In information retrieval system based upon inverted indices, it is traditional to use stop words to remove high frequency terms from the index to reduce the size of the inverted index.  It is also traditional to ignore stop words during query processing to improve query performance (both speed and precision).

The text:

"Some implementations may apply stop word lists during indexing and be unable to comply with query-time requests to not apply those stop words."

implies that XQuery Full Text is amenable to the approach of inverted indices with stop words stripped at index time.

Consider the query:

declase ft-option using stop words ("be", "not", "or", "to");

"to be or not to be" contains text "to"

According to the specification

"Stop words are tokens in the query that match any token in the text being searched"
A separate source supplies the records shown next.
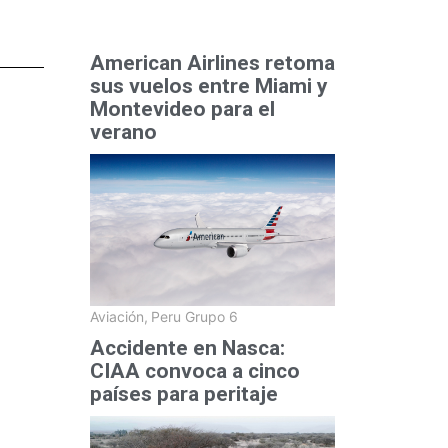
American Airlines retoma
sus vuelos entre Miami y
Montevideo para el
verano
Aviación
,
Peru Grupo 6
Accidente en Nasca:
CIAA convoca a cinco
países para peritaje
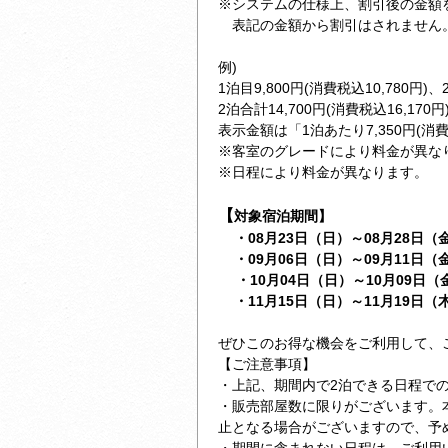
※システムの仕様上、割引後の金額
表記の金額から割引はされません
例)
1泊目9,800円(消費税込10,780円)、
2泊合計14,700円(消費税込16,17
表示金額は「1泊あたり7,350円(消費
※客室のグレードにより料金が異な
※日程により料金が異なります。
【
対象宿泊期間】
・08月23日（日）～08月28日（金
・09月06日（日）～09月11日（
・10月04日（日）～10月09日（
・11月15日（日）～11月19日（
ぜひこのお得な機会をご利用して、
【ご注意事項】
・上記、期間内で2泊できる日程で
・販売部屋数に限りがございます。
止となる場合がございますので、予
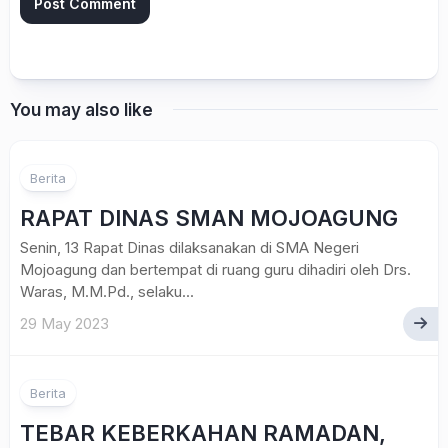
You may also like
Berita
RAPAT DINAS SMAN MOJOAGUNG
Senin, 13 Rapat Dinas dilaksanakan di SMA Negeri
Mojoagung dan bertempat di ruang guru dihadiri oleh Drs.
Waras, M.M.Pd., selaku...
29 May 2023
Berita
TEBAR KEBERKAHAN RAMADAN,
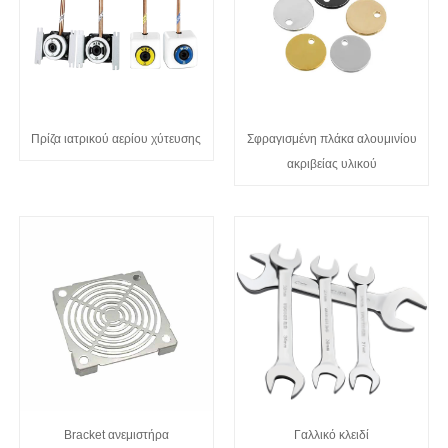
Πρίζα ιατρικού αερίου χύτευσης
Σφραγισμένη πλάκα αλουμινίου
ακριβείας υλικού
Bracket ανεμιστήρα
Γαλλικό κλειδί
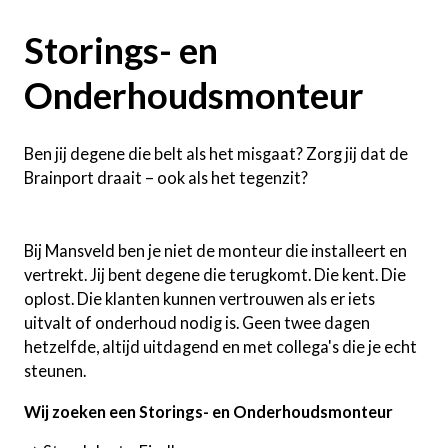
Storings- en
Onderhoudsmonteur
Ben jij degene die belt als het misgaat? Zorg jij dat de
Brainport draait – ook als het tegenzit?
Bij Mansveld ben je niet de monteur die installeert en
vertrekt. Jij bent degene die terugkomt. Die kent. Die
oplost. Die klanten kunnen vertrouwen als er iets
uitvalt of onderhoud nodig is. Geen twee dagen
hetzelfde, altijd uitdagend en met collega's die je echt
steunen.
Wij zoeken een Storings- en Onderhoudsmonteur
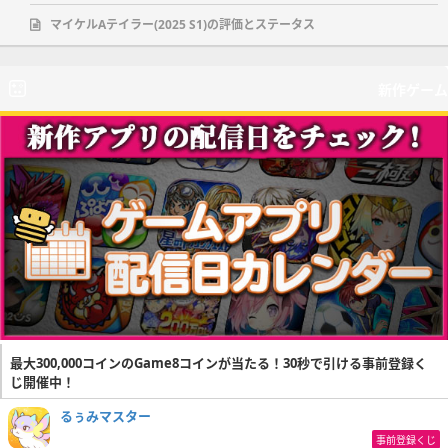
マイケルAテイラー(2025 S1)の評価とステータス
新作ゲーム
最大300,000コインのGame8コインが当たる！30秒で引ける事前登録く
じ開催中！
るぅみマスター
事前登録くじ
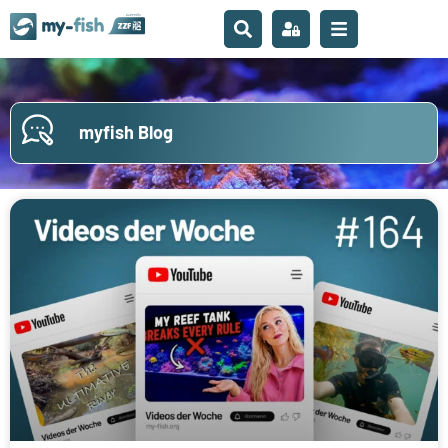
myfish Blog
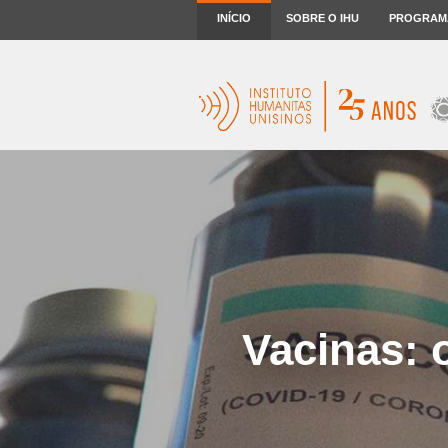
INÍCIO
SOBRE O IHU
PROGRAM
Vacinas: 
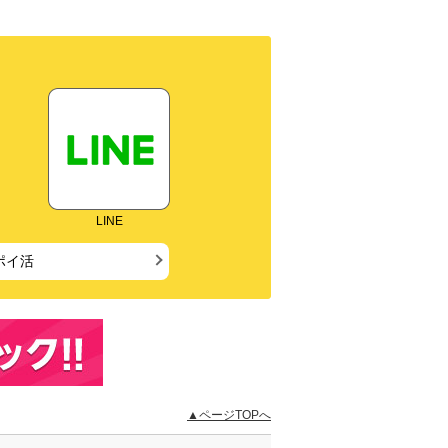
LINE
ポイ活
▲ページTOPへ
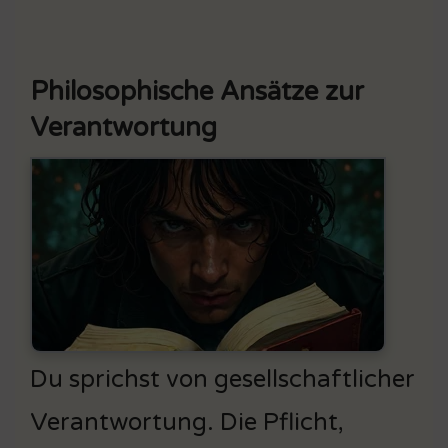
Philosophische Ansätze zur
Verantwortung
Du sprichst von gesellschaftlicher
Verantwortung. Die Pflicht,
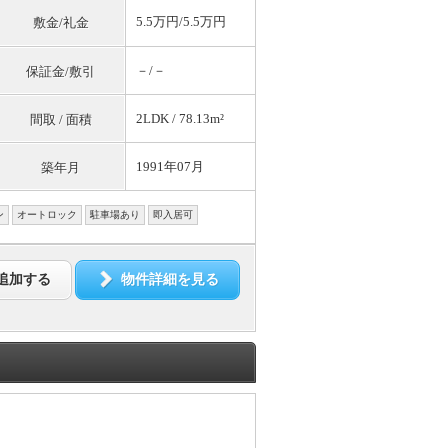
5.5万円/5.5万円
敷金/礼金
－/－
保証金/敷引
2LDK / 78.13m²
間取 / 面積
1991年07月
築年月
ン
オートロック
駐車場あり
即入居可
追加する
物件詳細を見る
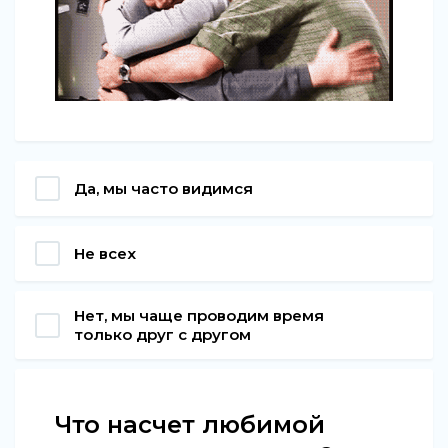
Да, мы часто видимся
Не всех
Нет, мы чаще проводим время
только друг с другом
Что насчет любимой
This seems to suggest that the result should be identical to

"to be or not to be" contains text ".+" using wildcards

Since "to be or not to be" is entirely composed of stop words, any application of stop word lists during indexing means that it contains no tokens and thus the result would be "false" rather than "true".

Comment 1 Mary Holstege 2011-03-01 18:18:19 UTC

The WG discussed this at the F2F 2011-02-28.  Since stop word handling in the content is a property of the tokenization and that depends on the implementation,
there are reasonable implementations that return "true" or "false" for this 
query, depending on whether they tokenize by removing stop words entirely or by 
replacing them with a "wildcard" token of some sort.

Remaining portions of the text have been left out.